Elles se regardaient d'un air embarrassé, ne sachant soudain plus quoi dire.
- Avez-vous assisté à beaucoup de concerts ? demanda enfin la jeune femme.
- Oui. Hunter Davis, répondit DeDe. Puis Kate Clinton.
- Kate Clinton a eu un succès fou, non ?... Au fait, votre petite fille est magnifique !
DeDe fut embarrassée.
- Je vous ai vue avec elle là-bas...
- Oh...
- Je m'appelle Polly Berendt, fit-elle en tendant la main.
- DeDe Halcyon.
- Est-ce que vous sortez avec... euh... cette femme basanée ?
DeDe acquiesça, se demandant jusqu'à quel point on s'était intéressé à elles.
- C'est notre premier festival, avoua-t-elle, passant habilement à un sujet plus anodin. Et vous ?
- Le premier aussi, précisa Polly, grattant à nouveau le sol du bout de ses mocassins. J'ai même pris des vacances pour venir.
- Qu'est-ce que vous faites dans la vie ?
- Je travaille dans une jardinerie. Les Plantes adoptives.
- Oh, s'exclama DeDe, la jardinerie de Michael Tolliver !
- Vous le connaissez ?
- Eh bien, c'est en quelque sorte l'ami d'une amie. Et son ancien copain a mis au monde mes enfants.
- Jon ?
DeDe fit oui de la tête.
- Un gentil garçon. Vous l'avez connu ?
- Non, regretta Polly. Je suis arrivée... après.
Elle marqua un temps d'arrêt.
- Vous ne venez pourtant pas souvent faire vos achats chez nous. Je m'en serais souvenue.
DeDe n'arrivait pas à déterminer si Polly rougissait ou non. Même avant ce compliment stratégique, elle avait été un peu distraite par les taches de rousseur sur les joues de la jeune fille, ses dents blanches, aussi, et ses avant-bras dorés par le soleil.
- En réalité, dit-elle, nous ne sommes pas installées en ville. Nous habitons au sud, sur la Péninsule. À Hillsborough.

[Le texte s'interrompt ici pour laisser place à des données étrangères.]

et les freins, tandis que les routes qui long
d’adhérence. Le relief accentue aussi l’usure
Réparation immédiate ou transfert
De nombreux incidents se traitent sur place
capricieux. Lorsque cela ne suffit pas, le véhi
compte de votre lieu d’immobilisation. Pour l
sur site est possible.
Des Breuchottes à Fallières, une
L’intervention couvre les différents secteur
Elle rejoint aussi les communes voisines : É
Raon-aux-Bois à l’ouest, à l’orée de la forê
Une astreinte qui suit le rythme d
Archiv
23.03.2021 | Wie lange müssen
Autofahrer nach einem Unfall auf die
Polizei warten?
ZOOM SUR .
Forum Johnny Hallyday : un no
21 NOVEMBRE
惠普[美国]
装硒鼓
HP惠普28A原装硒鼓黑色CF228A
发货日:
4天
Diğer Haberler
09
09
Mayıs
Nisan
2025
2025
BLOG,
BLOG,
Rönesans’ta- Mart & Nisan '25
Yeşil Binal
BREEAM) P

Polly acquiesça lentement, comprenant ce que cela signifiait.
- C'est assez chic, non ?
- Eh bien... certains coins, oui.
- Vous êtes donc une "lesbienne riche" ?
DeDe éclata de rire.
- Pas si j'évite cet atelier !
Polly lui sourit, et proposa :
- On va faire un tour ensemble, alors ?
Leur petite odyssée dura une heure. Elles passèrent en revue presque toutes les composantes de la société de Wimminwood : celle qui refusait les produits chimiques et celle qui les tolérait, celle des fêtardes, celle des femmes physiquement désavantagées, sans compter celle du soutien aux non-alcooliques.

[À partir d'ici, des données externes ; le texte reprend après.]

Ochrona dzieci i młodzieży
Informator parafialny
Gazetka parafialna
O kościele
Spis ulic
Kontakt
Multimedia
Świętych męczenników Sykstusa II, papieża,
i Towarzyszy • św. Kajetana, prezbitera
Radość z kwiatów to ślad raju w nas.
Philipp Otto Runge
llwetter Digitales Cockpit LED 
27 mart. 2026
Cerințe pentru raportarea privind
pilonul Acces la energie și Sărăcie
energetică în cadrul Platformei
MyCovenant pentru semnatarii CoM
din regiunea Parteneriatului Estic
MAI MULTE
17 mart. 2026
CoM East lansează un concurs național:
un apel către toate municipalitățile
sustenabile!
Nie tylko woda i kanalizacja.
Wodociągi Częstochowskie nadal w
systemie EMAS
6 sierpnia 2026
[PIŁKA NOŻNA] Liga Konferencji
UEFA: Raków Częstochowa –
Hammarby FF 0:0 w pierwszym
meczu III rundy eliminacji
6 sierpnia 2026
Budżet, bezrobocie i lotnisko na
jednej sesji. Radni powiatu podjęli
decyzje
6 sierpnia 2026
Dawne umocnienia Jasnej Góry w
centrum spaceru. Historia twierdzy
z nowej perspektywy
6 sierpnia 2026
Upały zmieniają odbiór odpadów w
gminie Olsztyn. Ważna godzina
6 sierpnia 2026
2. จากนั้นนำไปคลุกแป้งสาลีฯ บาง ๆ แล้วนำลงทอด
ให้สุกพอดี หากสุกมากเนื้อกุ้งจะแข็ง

- Bon Dieu ! ironisa Polly quand elles arrivèrent au bord de la rivière. C'est tout de même étonnant qu'on ne nous délivre pas de visas à chaque frontière !...
J'imagine que ce type d'organisation facilite les choses... déclara DeDe plus positivement, reprenant à son compte les arguments de D'or.
Elle n'avait pas l'habitude d'avoir affaire à une personne aussi peu politiquement correcte.
Les yeux noisette de Polly s'égarèrent vers le bout de la plage où bronzait une femme nue.
- Vous est-il déjà arrivé de vous déshabiller en public ? demanda-t-elle.
- Non, répondit DeDe. Pas vraiment. Non.
- Pourquoi donc ?
DeDe haussa les épaules.
- Mon amie et moi en avons parlé... Nous pensons juste que ce n'est pas indispensable. Nous n'avons pas besoin de prouver quoi que ce soit aux autres.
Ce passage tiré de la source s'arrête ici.